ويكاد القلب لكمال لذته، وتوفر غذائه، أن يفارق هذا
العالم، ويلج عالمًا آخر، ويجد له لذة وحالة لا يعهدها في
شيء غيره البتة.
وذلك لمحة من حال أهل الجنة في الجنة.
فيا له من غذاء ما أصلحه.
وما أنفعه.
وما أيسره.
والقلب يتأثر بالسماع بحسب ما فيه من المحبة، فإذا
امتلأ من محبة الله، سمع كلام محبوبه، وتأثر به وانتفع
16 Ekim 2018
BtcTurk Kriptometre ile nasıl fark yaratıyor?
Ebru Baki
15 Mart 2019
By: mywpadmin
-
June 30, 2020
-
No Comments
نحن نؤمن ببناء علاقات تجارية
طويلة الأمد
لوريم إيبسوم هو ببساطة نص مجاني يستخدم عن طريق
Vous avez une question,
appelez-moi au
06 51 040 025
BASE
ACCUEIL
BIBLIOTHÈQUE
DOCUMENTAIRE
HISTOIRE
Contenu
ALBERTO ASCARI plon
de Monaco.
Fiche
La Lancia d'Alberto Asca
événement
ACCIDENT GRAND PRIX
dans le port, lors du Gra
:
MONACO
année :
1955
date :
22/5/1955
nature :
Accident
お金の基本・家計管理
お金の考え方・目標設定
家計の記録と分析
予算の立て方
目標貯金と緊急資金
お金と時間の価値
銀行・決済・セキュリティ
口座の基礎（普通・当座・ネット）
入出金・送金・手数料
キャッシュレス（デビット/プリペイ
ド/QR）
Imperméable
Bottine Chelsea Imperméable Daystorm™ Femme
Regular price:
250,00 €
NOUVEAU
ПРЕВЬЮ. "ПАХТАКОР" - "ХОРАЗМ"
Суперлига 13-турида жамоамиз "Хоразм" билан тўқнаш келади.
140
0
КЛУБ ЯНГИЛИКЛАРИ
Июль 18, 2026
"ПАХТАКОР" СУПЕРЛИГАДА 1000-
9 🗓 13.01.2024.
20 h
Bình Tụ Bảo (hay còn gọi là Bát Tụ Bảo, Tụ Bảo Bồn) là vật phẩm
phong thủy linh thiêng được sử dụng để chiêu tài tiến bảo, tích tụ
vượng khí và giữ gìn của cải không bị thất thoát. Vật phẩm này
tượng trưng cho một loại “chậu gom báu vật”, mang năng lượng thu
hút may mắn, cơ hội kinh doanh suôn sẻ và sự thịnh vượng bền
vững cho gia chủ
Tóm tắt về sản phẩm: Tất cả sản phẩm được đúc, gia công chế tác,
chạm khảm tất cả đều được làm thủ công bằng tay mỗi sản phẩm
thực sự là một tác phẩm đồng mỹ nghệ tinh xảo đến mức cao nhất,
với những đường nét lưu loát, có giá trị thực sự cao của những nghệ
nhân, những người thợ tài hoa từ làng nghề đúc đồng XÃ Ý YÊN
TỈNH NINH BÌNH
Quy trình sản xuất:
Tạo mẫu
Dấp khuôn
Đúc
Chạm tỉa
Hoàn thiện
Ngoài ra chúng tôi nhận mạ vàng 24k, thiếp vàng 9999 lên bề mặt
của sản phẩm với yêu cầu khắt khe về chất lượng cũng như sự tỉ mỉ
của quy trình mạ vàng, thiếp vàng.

============================================================

* **TASK OBJECTIVE**
Please output only the lines from the first line of the entries through the line with "والقلب يتأثر بالسماع", both included, exactly as written.

* **EXPECTED OUTPUT**
ويكاد القلب لكمال لذته، وتوفر غذائه، أن يفارق هذا
العالم، ويلج عالمًا آخر، ويجد له لذة وحالة لا يعهدها في
شيء غيره البتة.
وذلك لمحة من حال أهل الجنة في الجنة.
فيا له من غذاء ما أصلحه.
وما أنفعه.
وما أيسره.
والقلب يتأثر بالسماع بحسب ما فيه من المحبة، فإذا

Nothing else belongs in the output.